Now, as I covered last week, the US just passed the largest rescue bill in its existence: a $2.2 trillion aid package that includes $349 billion in forgivable loans to small businesses, $300 billion in direct payments to households, and another $250 billion in expanded unemployment insurance. Although the legislation includes very little money specifically earmarked for arts and culture (about $300 million), plenty of artists, arts workers, art-business owners, and arts nonprofits will benefit from these general funding mechanisms.
Yet despite a historic federal cash infusion, Saez and Zucman argue that “Congress must quickly design a more forceful response to the crisis.”
Why? Because the US rescue accepts mass layoffs and small-business destruction as givens, whereas countries such as Germany, France, and the UK have designed their own respective efforts to prevent those outcomes in the first place. And unless something changes, the strategic distinction could leave the post-crisis American arts infrastructure woefully behind its transatlantic counterparts.
THE PRESERVATIONISTS
The critical differences between US and European rescue measures hinge on two questions: Who gets money, and what do they have to do to receive it?
Let’s cover the European side of the equation first—and Brexit be damned, Great Britain’s approach justifies its inclusion with the rest of the continent. Across national borders, the rescue packages are largely designed to funnel government funding to businesses of all sizes first—but only on the condition that employers retain workers, usually at two-thirds or more of their pre-crisis pay rate, throughout the state-mandated shutdown.

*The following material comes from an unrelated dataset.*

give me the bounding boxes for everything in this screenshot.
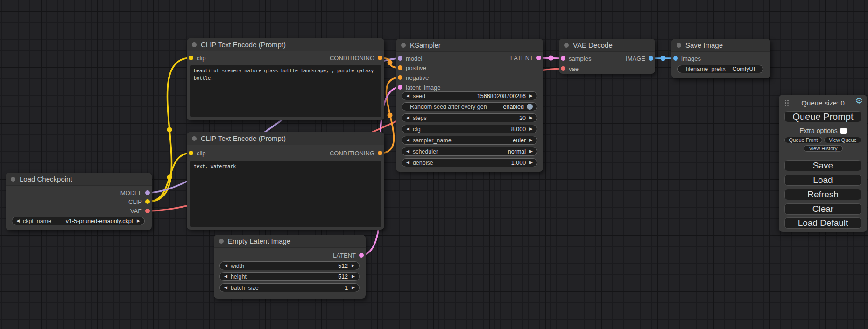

The wisdom in this approach comes from recognizing that every capitalist economy is an ongoing chain reaction that is at risk of backfiring in a prolonged period of social distancing. Customers confined to their homes stop buying goods and services from most businesses; most businesses then can’t manage to pay their staff (or their landlords); many staff members then lose their jobs, meaning they, in turn, can’t pay their landlords or buy goods and services from most businesses; and the vicious cycle repeats, worsening every time.
European-style job-retention measures aim to reinforce as many existing links in this economic chain as possible. In the short term, these systems minimize both the tangible and intangible costs of mass unemployment. The benefit isn’t just that millions of workers can continue buying essentials and paying their rent during a society-wide stay-at-home period. It’s that, once conditions restabilize, the recovery won’t be delayed by an enormous hunt for new work and new workers.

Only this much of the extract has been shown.